Elections, piège à cons?

Le 21/04/2014.


      Oh mince, le suffrage universel direct a encore fait une connerie. Sur la papier, c'est joli cette idée de suffrage universel. Dans les faits, ça permet surtout aux imbéciles de s'exprimer sous couvert de majorité. Partout dans le monde, depuis Louis Napoléon Bonaparte, c'est statistique, dès que le peuple est consulté, on n'a pas loin d'une chance sur deux qu'il décide de faire n'importe quoi. Je m'inclus dans ce désastre. Mais là, quand même, les algériens ont fait fort.

     Alors bien sûr, au classement des perles électorales, ils se placent loin derrière le vote des allemands en 33 qui restent un peu dans notre mémoire comme les Roi Pelé du suffrage universel. Mais les électeurs de Sarkozy, Berlusconi ou autres Poutine se disputant les podiums de cette course à l'idiotie majoritaire tremblent un peu devant le vote algérien en se disant qu'en guise de connerie, la réélection de Bouteflika pourrait bien supplanter sur les places d'honneur un paquet de consultations populaires se tirant la bourre derrière l'indélogeable élection démocratique du Führer.

     Alors que les autres peuples s'étaient contentés d'élire des cons, les algériens ont réussi l'incroyable exploit d'élire un candidat fantomatique en fauteuil roulant qui a besoin d'un bavoir pour ne pas salir son costume quand il essaie de bafouiller un mot. C'est sans doute son œil débile et sénile qui a convaincu le peuple. C'est vrai que chez nous en France, aux élections, on n'est pas mal mais quand même, tout crétins qu'ils soient, nos présidents ont toujours été capables d'aligner deux mots intelligibles et de mâcher leur nourriture eux-mêmes.
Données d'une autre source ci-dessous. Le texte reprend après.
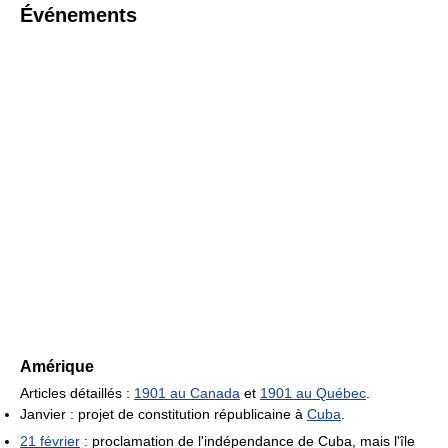
Événements
Amérique
Articles détaillés :
1901 au Canada
et
1901 au Québec
.
Janvier : projet de constitution républicaine à
Cuba
.
21 février
: proclamation de l'indépendance de Cuba, mais l'île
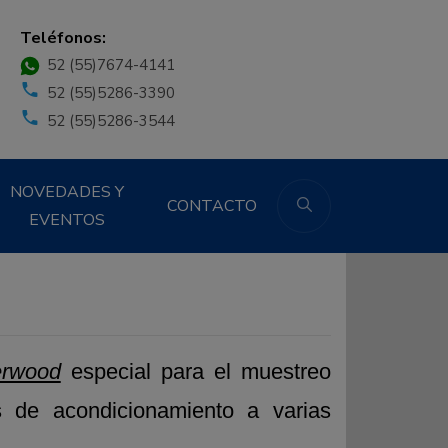
Teléfonos:
52 (55)7674-4141
52 (55)5286-3390
52 (55)5286-3544
NOVEDADES Y
CONTACTO
EVENTOS
erwood
especial para el muestreo
s de acondicionamiento a varias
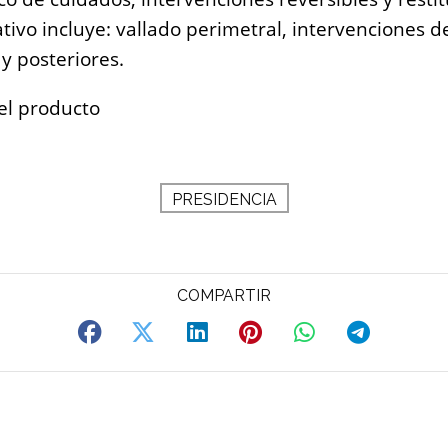
ivo incluye: vallado perimetral, intervenciones de 
 y posteriores.
el producto
PRESIDENCIA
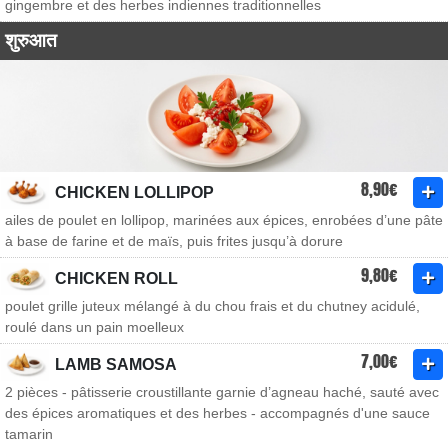
gingembre et des herbes indiennes traditionnelles
शुरुआत
8,90€
CHICKEN LOLLIPOP
ailes de poulet en lollipop, marinées aux épices, enrobées d’une pâte
à base de farine et de maïs, puis frites jusqu’à dorure
9,80€
CHICKEN ROLL
poulet grille juteux mélangé à du chou frais et du chutney acidulé,
roulé dans un pain moelleux
7,00€
LAMB SAMOSA
2 pièces - pâtisserie croustillante garnie d’agneau haché, sauté avec
des épices aromatiques et des herbes - accompagnés d'une sauce
tamarin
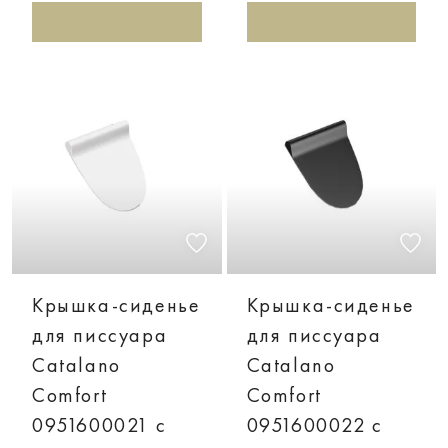
Крышка-сиденье
Крышка-сиденье
для писсуара
для писсуара
Catalano
Catalano
Comfort
Comfort
0951600021 с
0951600022 с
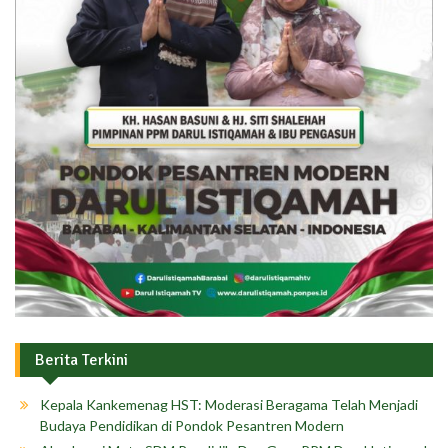
Berita Terkini
Kepala Kankemenag HST: Moderasi Beragama Telah Menjadi
Budaya Pendidikan di Pondok Pesantren Modern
Ça fait pas tout mais au moins, on a l'impression d'avoir la base. Mais les algériens, non, eux, la base, ils s'en foutent. Ils pensent qu'un président mobile et parlant, finalement, c'est pas si utile que ça. Remarquez, je me demande si chez nous Hollande ne gagnerait pas effectivement en popularité en restant le cul vissé sur sa chaise à l'Elysée et en fermant sa gueule.

     Quand on y pense, cette élection en Algérie, c'est peut-être une leçon pour tous les prétendants au pouvoir dans tous les pays convertis à la religion du suffrage universel direct. Devant le triomphe du Président sortant algérien, les Chiraquiens y croient à nouveau. Certains témoignent : Chirac serait largement assez moribond pour être réélu haut la main. Mais Giscard ne le laissera pas faire. Il se dit que ses couches pleines d'incontinences peuvent lui donner une longueur d'avance. Pour arbitrer ce duel en 2017, les français attendent de voir lequel de nos politiques va faire le prochain AVC. Pour l'instant Jean-Louis Borloo est le seul à avoir déclaré ses ambitions.

     Le suffrage universel direct, heureusement que c'est drôle pasque sinon, on pourrait se demander si cette bêtise électorale ne serait pas plus dangereuse qu'utile.

 

 

Commentaires (4)

1. nicolasblaise (site web) 23/04/2014

@thomas Un légume en Algérie et une ratatouille en France... L'union méditerranéenne, ça sent déjà le potager. On trouvera bien quelques bananes pour faire une salade de fruits au dessert. On a déjà les poires, c'est nous.

2. nicolasblaise (site web) 23/04/2014

@benoit Pourtant y'a Bourdin et Pujadas, ils nous disent que plus objectifs qu'eux, ben tu meurs. On m'aurait menti?

3. thomas 23/04/2014

En même temps, le meilleur moyen de s'émanciper pour un peuple n'est-il pas de voter pour un légume ?

J'envisage d'ailleurs de créer le parti de la ratatouille. J'ai déjà le slogan : La ratatouille, vous n'aimez pas mais c'est bon pour vous !

4. benoit 22/04/2014

Cette réflexion me fait penser aux diverses expériences de Milgram qui montrent que la majorité des gens en situation de stress ou face à un pouvoir, une autorité obéissent à des ordres qu'ils considèrent pourtant contraire à leur morale.
Je ne parlerais pas de l'Algérie, la Russie ou l'Allemagne de 1930 que je ne connais pas assez.
Les Français ont les capacités intellectuelles et une culture suffisante pour choisir les dirigeants qui leur conviennent le mieux. Mais ils ne le font pas car ils écoutent, je devrais dire : ils obéissent aux médias qui leur suggèrent les candidats adéquats.
Je crois qu'en démocratie, ce n'est pas l'idée la plus partagée qui gagne, mais l'idée qui est soutenue par les gens qui ont le plus de pourvoir de propagande.